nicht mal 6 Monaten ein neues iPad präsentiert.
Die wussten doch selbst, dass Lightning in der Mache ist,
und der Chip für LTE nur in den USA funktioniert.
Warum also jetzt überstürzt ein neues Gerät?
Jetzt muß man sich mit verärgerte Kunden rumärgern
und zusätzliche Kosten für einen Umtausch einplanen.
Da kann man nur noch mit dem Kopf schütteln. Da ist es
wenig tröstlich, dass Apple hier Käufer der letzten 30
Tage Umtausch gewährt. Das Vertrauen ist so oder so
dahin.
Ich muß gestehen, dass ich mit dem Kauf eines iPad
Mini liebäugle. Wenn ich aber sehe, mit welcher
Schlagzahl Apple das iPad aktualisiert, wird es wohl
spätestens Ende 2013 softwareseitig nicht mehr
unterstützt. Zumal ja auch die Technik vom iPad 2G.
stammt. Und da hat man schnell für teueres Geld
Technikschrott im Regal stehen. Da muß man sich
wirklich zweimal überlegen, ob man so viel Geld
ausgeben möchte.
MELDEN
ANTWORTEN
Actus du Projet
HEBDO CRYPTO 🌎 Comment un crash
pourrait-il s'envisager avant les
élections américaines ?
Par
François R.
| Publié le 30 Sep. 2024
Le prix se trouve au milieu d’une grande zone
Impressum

* * *

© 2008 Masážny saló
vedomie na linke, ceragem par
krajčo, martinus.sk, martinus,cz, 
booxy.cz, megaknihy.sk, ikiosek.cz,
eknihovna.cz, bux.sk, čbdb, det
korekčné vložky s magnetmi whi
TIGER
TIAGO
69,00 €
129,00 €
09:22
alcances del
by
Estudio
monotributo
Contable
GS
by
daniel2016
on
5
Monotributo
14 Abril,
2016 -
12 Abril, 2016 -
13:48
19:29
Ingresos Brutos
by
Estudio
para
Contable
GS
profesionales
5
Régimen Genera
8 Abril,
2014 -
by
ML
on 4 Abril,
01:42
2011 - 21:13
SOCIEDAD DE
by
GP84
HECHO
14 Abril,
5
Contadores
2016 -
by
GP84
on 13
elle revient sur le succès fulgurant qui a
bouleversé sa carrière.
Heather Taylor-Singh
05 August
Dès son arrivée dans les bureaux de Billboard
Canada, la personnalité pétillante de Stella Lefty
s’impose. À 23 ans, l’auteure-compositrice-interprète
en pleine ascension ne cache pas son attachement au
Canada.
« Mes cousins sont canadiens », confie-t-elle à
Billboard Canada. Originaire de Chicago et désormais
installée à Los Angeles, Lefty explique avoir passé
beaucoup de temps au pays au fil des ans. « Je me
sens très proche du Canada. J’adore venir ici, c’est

* * *

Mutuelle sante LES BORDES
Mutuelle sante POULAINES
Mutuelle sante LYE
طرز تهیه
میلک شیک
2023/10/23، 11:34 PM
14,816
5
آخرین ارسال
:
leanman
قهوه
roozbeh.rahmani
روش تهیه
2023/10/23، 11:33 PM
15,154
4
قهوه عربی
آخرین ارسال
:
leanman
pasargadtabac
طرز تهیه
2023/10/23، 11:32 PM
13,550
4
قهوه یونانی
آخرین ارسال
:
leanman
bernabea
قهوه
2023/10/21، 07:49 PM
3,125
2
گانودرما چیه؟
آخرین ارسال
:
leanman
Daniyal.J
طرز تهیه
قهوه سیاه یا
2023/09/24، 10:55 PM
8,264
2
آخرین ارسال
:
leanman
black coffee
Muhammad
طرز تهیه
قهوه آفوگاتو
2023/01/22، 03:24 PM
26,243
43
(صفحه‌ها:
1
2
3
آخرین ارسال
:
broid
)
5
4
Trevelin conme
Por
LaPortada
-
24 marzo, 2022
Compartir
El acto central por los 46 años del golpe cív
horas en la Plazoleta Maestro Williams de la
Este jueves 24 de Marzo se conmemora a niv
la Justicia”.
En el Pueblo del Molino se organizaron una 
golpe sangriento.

* * *

▸ **Your task**:
Go to the line with "wenig tröstlich, dass" in the entries above and repeat every line from there through the line with "spätestens Ende 2013", exactly and with no other text.

▸ **The answer**:
wenig tröstlich, dass Apple hier Käufer der letzten 30
Tage Umtausch gewährt. Das Vertrauen ist so oder so
dahin.
Ich muß gestehen, dass ich mit dem Kauf eines iPad
Mini liebäugle. Wenn ich aber sehe, mit welcher
Schlagzahl Apple das iPad aktualisiert, wird es wohl
spätestens Ende 2013 softwareseitig nicht mehr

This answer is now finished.